# YOUR ASSIGNMENT:
Every line from the one with "Лечение астении" through the final line of the entries below should be returned exactly; leave out all other lines.

:::

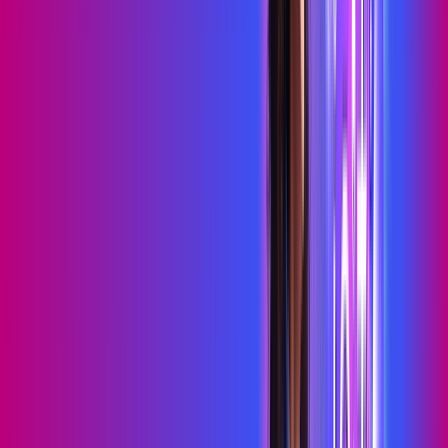
Benefícios do Plano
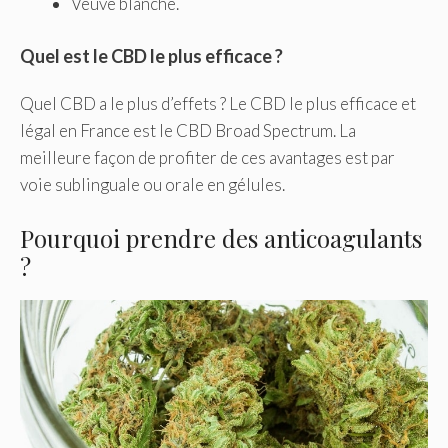
Veuve blanche.
Quel est le CBD le plus efficace ?
Quel CBD a le plus d’effets ? Le CBD le plus efficace et
légal en France est le CBD Broad Spectrum. La
meilleure façon de profiter de ces avantages est par
voie sublinguale ou orale en gélules.
Pourquoi prendre des anticoagulants
?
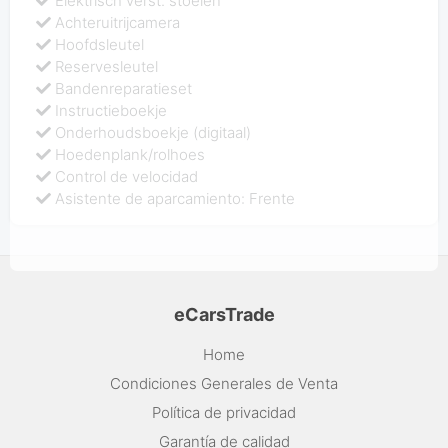
Elektrisch verst. stoelen
Achteruitrijcamera
Hoofdsleutel
Reservesleutel
Bandenreparatieset
Instructieboekje
Onderhoudsboekje (digitaal)
Hoedenplank/rolhoes
Control de velocidad
Asistente de aparcamiento: Frente
eCarsTrade
Home
Condiciones Generales de Venta
Política de privacidad
Garantía de calidad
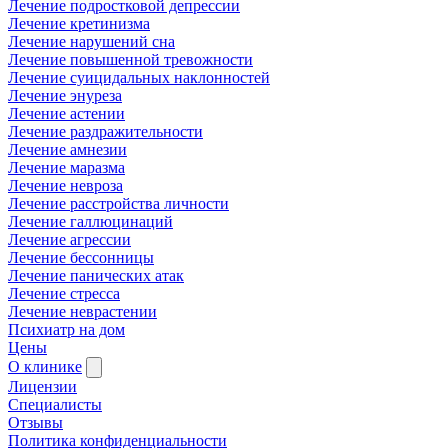
Лечение подростковой депрессии
Лечение кретинизма
Лечение нарушений сна
Лечение повышенной тревожности
Лечение суицидальных наклонностей
Лечение энуреза
Лечение астении
Лечение раздражительности
Лечение амнезии
Лечение маразма
Лечение невроза
Лечение расстройства личности
Лечение галлюцинаций
Лечение агрессии
Лечение бессонницы
Лечение панических атак
Лечение стресса
Лечение неврастении
Психиатр на дом
Цены
О клинике
Лицензии
Специалисты
Отзывы
Политика конфиденциальности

:::

# EXERCISE SOLUTION:
Лечение астении
Лечение раздражительности
Лечение амнезии
Лечение маразма
Лечение невроза
Лечение расстройства личности
Лечение галлюцинаций
Лечение агрессии
Лечение бессонницы
Лечение панических атак
Лечение стресса
Лечение неврастении
Психиатр на дом
Цены
О клинике
Лицензии
Специалисты
Отзывы
Политика конфиденциальности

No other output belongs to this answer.